Stored dataset items:
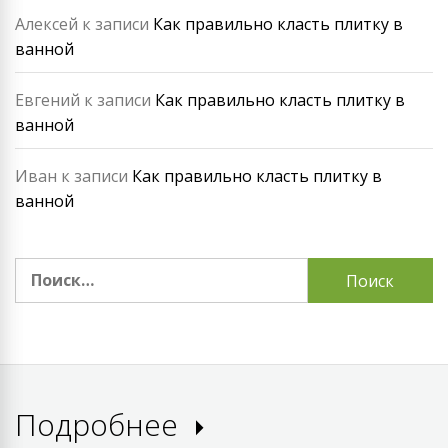
Алексей
к записи
Как правильно класть плитку в
ванной
Евгений
к записи
Как правильно класть плитку в
ванной
Иван
к записи
Как правильно класть плитку в
ванной
Найти:
Подробнее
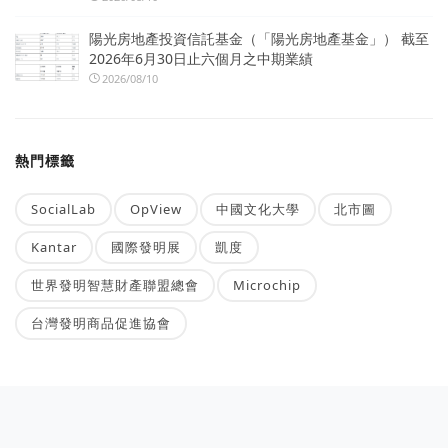
陽光房地產投資信託基金（「陽光房地產基金」） 截至
2026年6月30日止六個月之中期業績
2026/08/10
熱門標籤
SocialLab
OpView
中國文化大學
北市圖
Kantar
國際發明展
凱度
世界發明智慧財產聯盟總會
Microchip
台灣發明商品促進協會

§ WORK ORDER
A faithful copy of every record is required, with no pictures included.

§ THE ANSWER
Алексей
к записи
Как правильно класть плитку в
ванной
Евгений
к записи
Как правильно класть плитку в
ванной
Иван
к записи
Как правильно класть плитку в
ванной
Найти:
Подробнее
陽光房地產投資信託基金（「陽光房地產基金」） 截至
2026年6月30日止六個月之中期業績
2026/08/10
熱門標籤
SocialLab
OpView
中國文化大學
北市圖
Kantar
國際發明展
凱度
世界發明智慧財產聯盟總會
Microchip
台灣發明商品促進協會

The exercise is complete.